[Words Java] Tracking changes Marking up a piece of text rather than replacing

We have the following code snippet that normalizes a search string, finds it within the document and then replaces it. This all happens with track changes enabled at the start of the loop and stopped at the end of the loop. What ends up happening however is, that it replaces the block entirely since the replacement text also contains the full text and thus now it appears that the whole block/paragraph was replaced rather than a portion of it was added to the original block or removed from the original block.

How do we address this issue as we require the document to be markedup with changes rather than replaced with the changes.

 public String processSteps(List<Step> steps, Metadata metadata) throws Exception {
    String s3Url = metadata.getS3BinaryUrl();


    // Download from S3 and load the document into Aspose.Words
    Document document = s3Service.downloadAndPrepareDocument(s3Url);

    // Get paragraphs as a parameterized collection
    NodeCollection<Paragraph> paragraphs = document.getChildNodes(NodeType.PARAGRAPH, true);

    // Iterate through each step and replace text in paragraphs
    for (Step step : steps) {
      if (step.getLocations() != null && step.getOriginalProvision() != null
          && step.getMarkedUpProvision() != null) {
        logger.info("Processing step: {}", step.getProvisionName());
        String searchText = step.getOriginalProvision();
        if (searchText == null || searchText.isEmpty()) {
          logger.warn("Skipping step '{}' with empty search text.", step.getProvisionName());
          continue; // Skip if search text is empty
        }
        String replacementText = step.getMarkedUpProvision();
        // String regex = buildFlexibleRegex(searchText);
        String normalizedSearch = normalizeText(searchText);
        for (Paragraph para : paragraphs) {
          String paraText = para.getText().trim();
          String normalizedParaText = normalizeText(paraText);
          // Check if the normalized paragraph text contains the normalized search text
          if (normalizedParaText.contains(normalizedSearch)) {
            FindReplaceOptions options = new FindReplaceOptions();
            options.setMatchCase(false);
            options.setUseSubstitutions(true);
            logger.info("Text to be replaced: {}", searchText);
            logger.info("Para before replacement: {}", para.getText());
            // Replace the text in the paragraph
            para.getRange().replace(searchText, replacementText, options);
            logger.info("Para after replacement: {}", para.getText());
          }
        }
      }
    }

Servient developer on behalf of Ian.

@ianjwilson

Cause

The issue arises because when you replace text in a paragraph with the full replacement text, it effectively replaces the entire block instead of marking up the changes.

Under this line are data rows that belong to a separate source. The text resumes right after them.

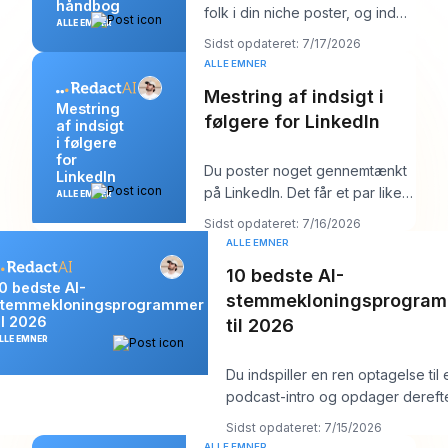
håndbog
folk i din niche poster, og inden
ALLE EMNER
for ti minutter har du en rodet
Sidst opdateret: 7/17/2026
me
ALLE EMNER
Mestring af indsigt i
Mestring
følgere for LinkedIn
af indsigt
i følgere
for
Du poster noget gennemtænkt
LinkedIn
på LinkedIn. Det får et par likes,
ALLE EMNER
måske en kommentar fra en
Sidst opdateret: 7/16/2026
kollega, må
ALLE EMNER
10 bedste AI-
0 bedste AI-
stemmekloningsprogra
stemmekloningsprogrammer
il 2026
til 2026
LLE EMNER
Du indspiller en ren optagelse til 
podcast-intro og opdager dereft
ændring i et produktnavn
Sidst opdateret: 7/15/2026
ALLE EMNER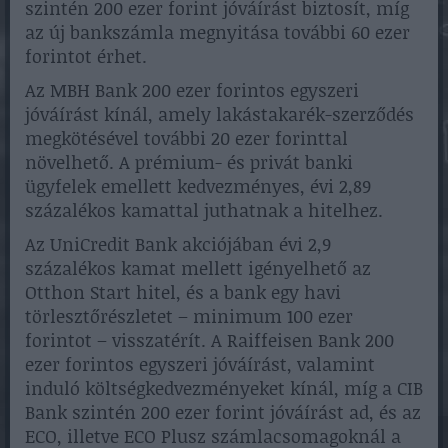
szintén 200 ezer forint jóváírást biztosít, míg
az új bankszámla megnyitása további 60 ezer
forintot érhet.
Az MBH Bank 200 ezer forintos egyszeri
jóváírást kínál, amely lakástakarék-szerződés
megkötésével további 20 ezer forinttal
növelhető. A prémium- és privát banki
ügyfelek emellett kedvezményes, évi 2,89
százalékos kamattal juthatnak a hitelhez.
Az UniCredit Bank akciójában évi 2,9
százalékos kamat mellett igényelhető az
Otthon Start hitel, és a bank egy havi
törlesztőrészletet – minimum 100 ezer
forintot – visszatérít. A Raiffeisen Bank 200
ezer forintos egyszeri jóváírást, valamint
induló költségkedvezményeket kínál, míg a CIB
Bank szintén 200 ezer forint jóváírást ad, és az
ECO, illetve ECO Plusz számlacsomagoknál a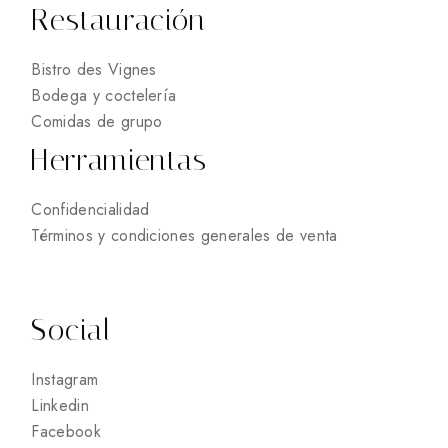
Restauración
Bistro des Vignes
Bodega y coctelería
Comidas de grupo
Herramientas
Confidencialidad
Términos y condiciones generales de venta
Social
Instagram
Linkedin
Facebook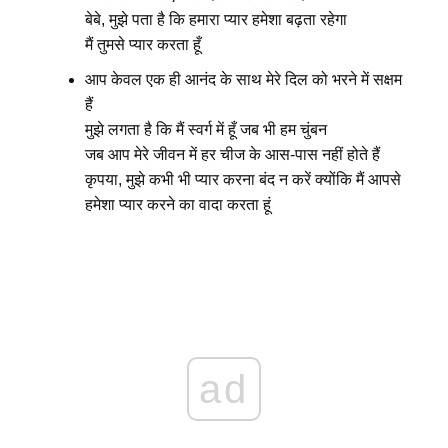
बेबे, मुझे पता है कि हमारा प्यार हमेशा बढ़ता रहेगा
मैं तुमसे प्यार करता हूँ
आप केवल एक ही आनंद के साथ मेरे दिल को भरने में सक्षम
हैं
मुझे लगता है कि मैं स्वर्ग में हूँ जब भी हम चुंबन
जब आप मेरे जीवन में हर चीज के आस-पास नहीं होते हैं
कृपया, मुझे कभी भी प्यार करना बंद न करें क्योंकि मैं आपसे
हमेशा प्यार करने का वादा करता हूं
ad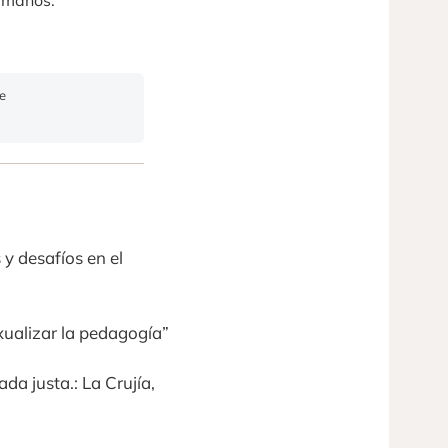
Humanos.
de
 y desafíos en el
exualizar la pedagogía”
a justa.: La Crujía,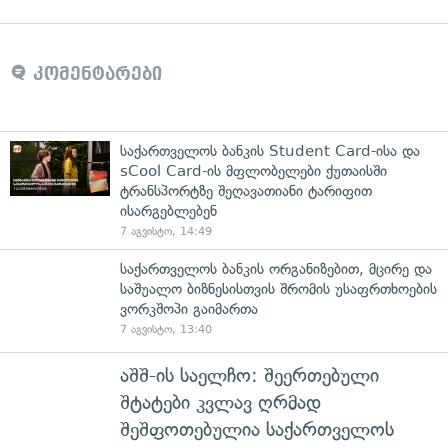
კომენტარები
საქართველოს ბანკის Student Card-ისა და
sCool Card-ის მფლობელები ქუთაისში
ტრანსპორტზე შეღავათიანი ტარიფით
ისარგებლებენ
7 აგვისტო, 14:49
საქართველოს ბანკის ორგანიზებით, მცირე და
საშუალო ბიზნესისთვის შრომის უსაფრთხოების
ვორკშოპი გაიმართა
7 აგვისტო, 13:40
აშშ-ის საელჩო: შეერთებული
შტატები კვლავ ღრმად
შეშფოთებულია საქართველოს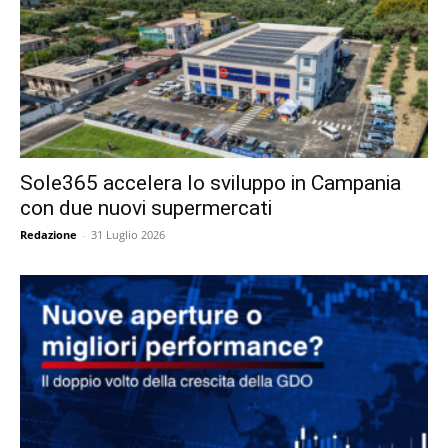
Sole365 accelera lo sviluppo in Campania
con due nuovi supermercati
Redazione
-
31 Luglio 2026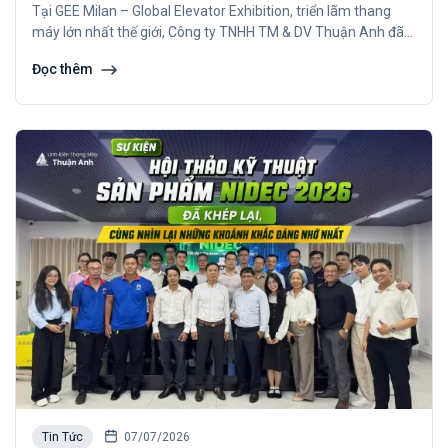
Tại GEE Milan – Global Elevator Exhibition, triển lãm thang
máy lớn nhất thế giới, Công ty TNHH TM & DV Thuận Anh đã
chính thức tiếp tục ký kết thỏa thuận hợp tác chiến lược cùng
Đọc thêm
Sicor (Italy).
Tin Tức
07/07/2026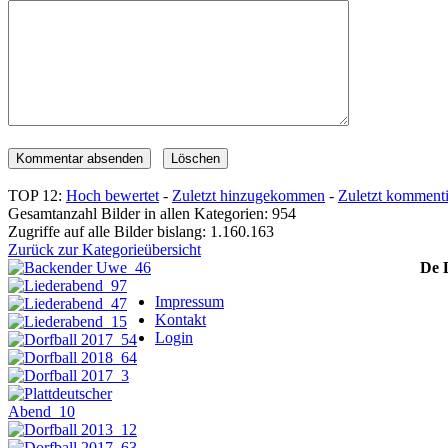
TOP 12:
Hoch bewertet
-
Zuletzt hinzugekommen
-
Zuletzt kommenti
Gesamtanzahl Bilder in allen Kategorien: 954
Zugriffe auf alle Bilder bislang: 1.160.163
Zurück zur Kategorieübersicht
De 
Impressum
Kontakt
Login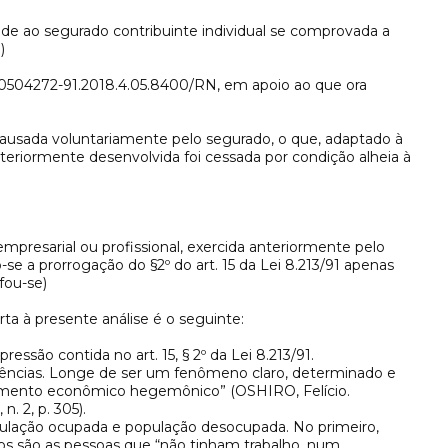
nde ao segurado contribuinte individual se comprovada a
)
LEF 0504272-91.2018.4.05.8400/RN, em apoio ao que ora
ausada voluntariamente pelo segurado, o que, adaptado à
teriormente desenvolvida foi cessada por condição alheia à
mpresarial ou profissional, exercida anteriormente pelo
-se a prorrogação do §2º do art. 15 da Lei 8.213/91 apenas
fou-se)
rta à presente análise é o seguinte:
essão contida no art. 15, § 2º da Lei 8.213/91.
ências. Longe de ser um fenômeno claro, determinado e
ensamento econômico hegemônico” (OSHIRO, Felício.
. 2, p. 305).
população ocupada e população desocupada. No primeiro,
s são as pessoas que “não tinham trabalho, num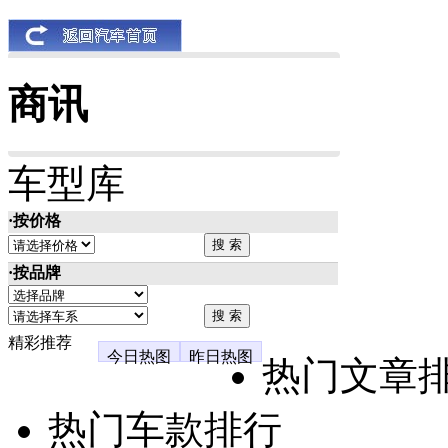
商讯
车型库
·按价格
·按品牌
精彩推荐
今日热图
昨日热图
热门文章
热门车款排行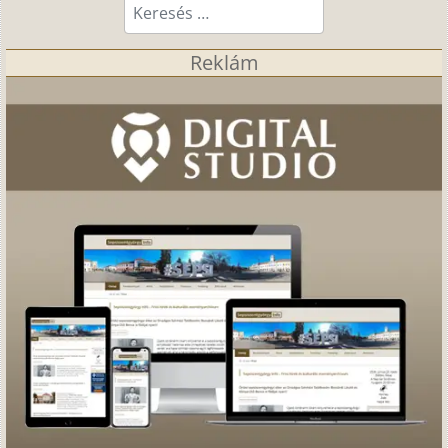
Keresés...
Reklám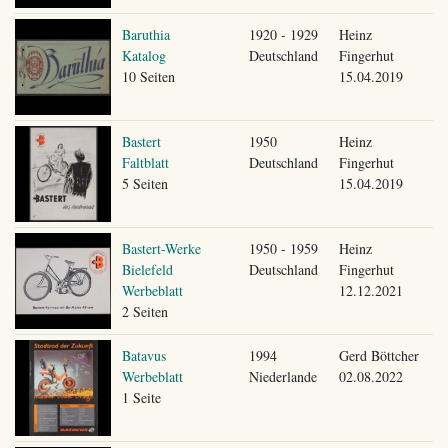
Baruthia
1920 - 1929
Heinz
Katalog
Deutschland
Fingerhut
10 Seiten
15.04.2019
Bastert
1950
Heinz
Faltblatt
Deutschland
Fingerhut
5 Seiten
15.04.2019
Bastert-Werke
1950 - 1959
Heinz
Bielefeld
Deutschland
Fingerhut
Werbeblatt
12.12.2021
2 Seiten
Batavus
1994
Gerd Böttcher
Werbeblatt
Niederlande
02.08.2022
1 Seite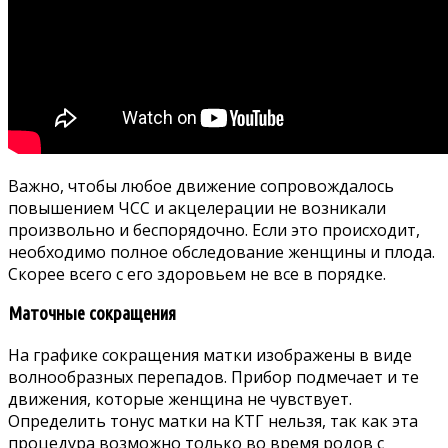
Важно, чтобы любое движение сопровождалось
повышением ЧСС и акцелерации не возникали
произвольно и беспорядочно. Если это происходит,
необходимо полное обследование женщины и плода.
Скорее всего с его здоровьем не все в порядке.
Маточные сокращения
На графике сокращения матки изображены в виде
волнообразных перепадов. Прибор подмечает и те
движения, которые женщина не чувствует.
Определить тонус матки на КТГ нельзя, так как эта
процедура возможно только во время родов с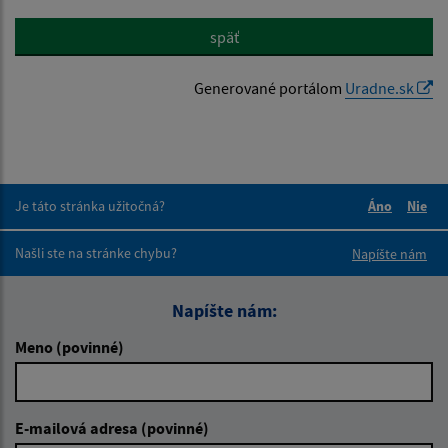
späť
Generované portálom
Uradne.sk
Je táto stránka užitočná?
Áno
Nie
Boli tieto 
Boli 
Našli ste na stránke chybu?
Napíšte nám
Napíšte nám:
Meno (povinné)
E-mailová adresa (povinné)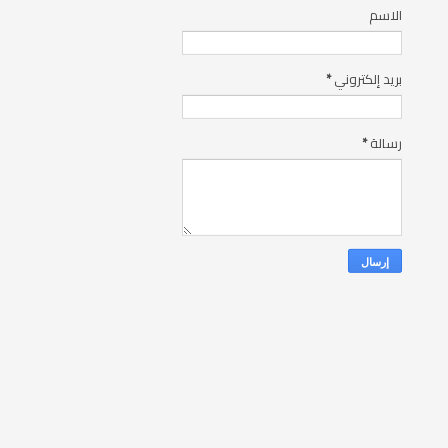
الاسم
بريد إلكتروني
*
رسالة
*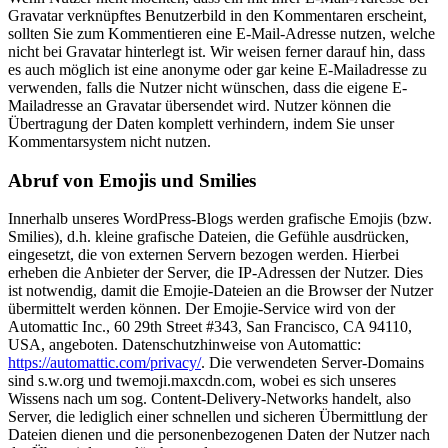
Gravatar verknüpftes Benutzerbild in den Kommentaren erscheint,
sollten Sie zum Kommentieren eine E-Mail-Adresse nutzen, welche
nicht bei Gravatar hinterlegt ist. Wir weisen ferner darauf hin, dass
es auch möglich ist eine anonyme oder gar keine E-Mailadresse zu
verwenden, falls die Nutzer nicht wünschen, dass die eigene E-
Mailadresse an Gravatar übersendet wird. Nutzer können die
Übertragung der Daten komplett verhindern, indem Sie unser
Kommentarsystem nicht nutzen.
Abruf von Emojis und Smilies
Innerhalb unseres WordPress-Blogs werden grafische Emojis (bzw.
Smilies), d.h. kleine grafische Dateien, die Gefühle ausdrücken,
eingesetzt, die von externen Servern bezogen werden. Hierbei
erheben die Anbieter der Server, die IP-Adressen der Nutzer. Dies
ist notwendig, damit die Emojie-Dateien an die Browser der Nutzer
übermittelt werden können. Der Emojie-Service wird von der
Automattic Inc., 60 29th Street #343, San Francisco, CA 94110,
USA, angeboten. Datenschutzhinweise von Automattic:
https://automattic.com/privacy/
. Die verwendeten Server-Domains
sind s.w.org und twemoji.maxcdn.com, wobei es sich unseres
Wissens nach um sog. Content-Delivery-Networks handelt, also
Server, die lediglich einer schnellen und sicheren Übermittlung der
Dateien dienen und die personenbezogenen Daten der Nutzer nach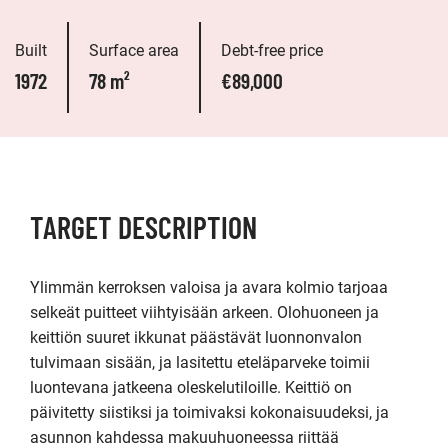
Built
Surface area
Debt-free price
1972
78 m²
€89,000
TARGET DESCRIPTION
Ylimmän kerroksen valoisa ja avara kolmio tarjoaa 
selkeät puitteet viihtyisään arkeen. Olohuoneen ja 
keittiön suuret ikkunat päästävät luonnonvalon 
tulvimaan sisään, ja lasitettu eteläparveke toimii 
luontevana jatkeena oleskelutiloille. Keittiö on 
päivitetty siistiksi ja toimivaksi kokonaisuudeksi, ja 
asunnon kahdessa makuuhuoneessa riittää 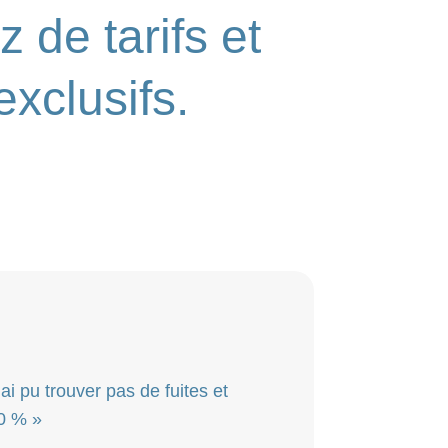
z de tarifs et
exclusifs.
i pu trouver pas de fuites et
0 % »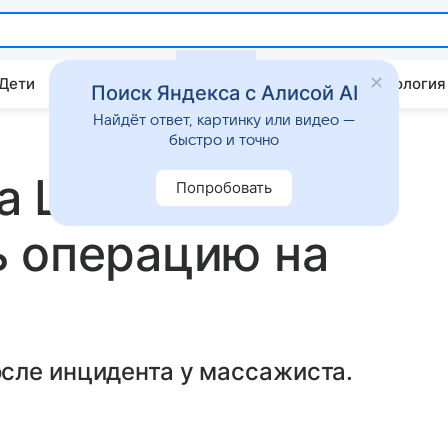
 Дети
Дом
Гороскопы
Стиль жизни
Психология
Поиск Яндекса с Алисой AI
Найдёт ответ, картинку или видео —
быстро и точно
а Цекало
Попробовать
ь операцию на
сле инцидента у массажиста.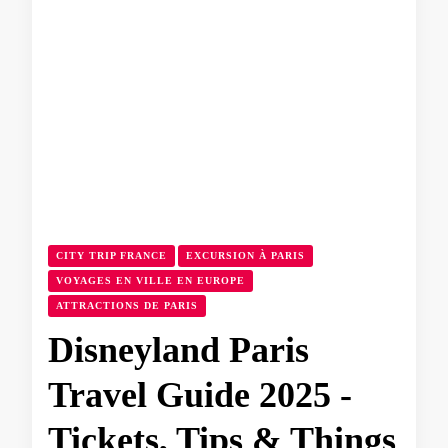
CITY TRIP FRANCE
EXCURSION À PARIS
VOYAGES EN VILLE EN EUROPE
ATTRACTIONS DE PARIS
Disneyland Paris
Travel Guide 2025 -
Tickets, Tips & Things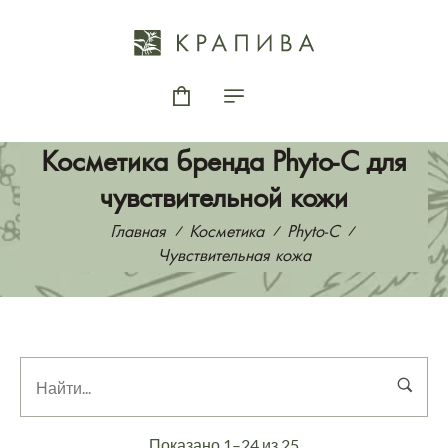
Косметика бренда Phyto-C для
чувствительной кожи
Главная
Косметика
Phyto-C
Чувствительная кожа
Показано 1–24 из 25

This occurs because the replacement text includes the original text, leading to the appearance of a complete replacement rather than an addition or removal.

Solution

To achieve the desired markup of changes without replacing the entire block, you can use the DocumentBuilder class to insert or remove text at specific positions instead of using the replace method directly. This approach allows you to modify the text while keeping track of changes.

Code

Here’s a modified version of your code that uses DocumentBuilder to insert or remove text:

public String processSteps(List<Step> steps, Metadata metadata) throws Exception {
    String s3Url = metadata.getS3BinaryUrl();
    Document document = s3Service.downloadAndPrepareDocument(s3Url);
    NodeCollection<Paragraph> paragraphs = document.getChildNodes(NodeType.PARAGRAPH, true);

    for (Step step : steps) {
        if (step.getLocations() != null && step.getOriginalProvision() != null && step.getMarkedUpProvision() != null) {
            logger.info("Processing step: {}", step.getProvisionName());
            String searchText = step.getOriginalProvision();
            if (searchText == null || searchText.isEmpty()) {
                logger.warn("Skipping step '{}' with empty search text.", step.getProvisionName());
                continue;
            }
            String replacementText = step.getMarkedUpProvision();
            String normalizedSearch = normalizeText(searchText);

            for (Paragraph para : paragraphs) {
                String paraText = para.getText().trim();
                String normalizedParaText = normalizeText(paraText);
                if (normalizedParaText.contains(normalizedSearch)) {
                    logger.info("Text to be modified: {}", searchText);
                    logger.info("Para before modification: {}", para.getText());

                    // Use DocumentBuilder to insert or remove text
                    DocumentBuilder builder = new DocumentBuilder(document);
                    builder.moveTo(para);
                    int index = paraText.indexOf(searchText);
                    if (index != -1) {
                        // Insert the replacement text at the found index
                        builder.insertHtml(replacementText, true);
                        logger.info("Para after modification: {}", para.getText());
                    }
                }
            }
        }
    }
    return document.toString(SaveFormat.TEXT);
}

Next Steps

  1. Test the modified code to ensure it marks up changes correctly without replacing entire blocks.
  2. Adjust the logic for inserting or removing text based on your specific requirements for markup.
  3. Review the Aspose.Words documentation for further customization options related to tracking changes.

Please implement these changes and let me know if you need any further assistance!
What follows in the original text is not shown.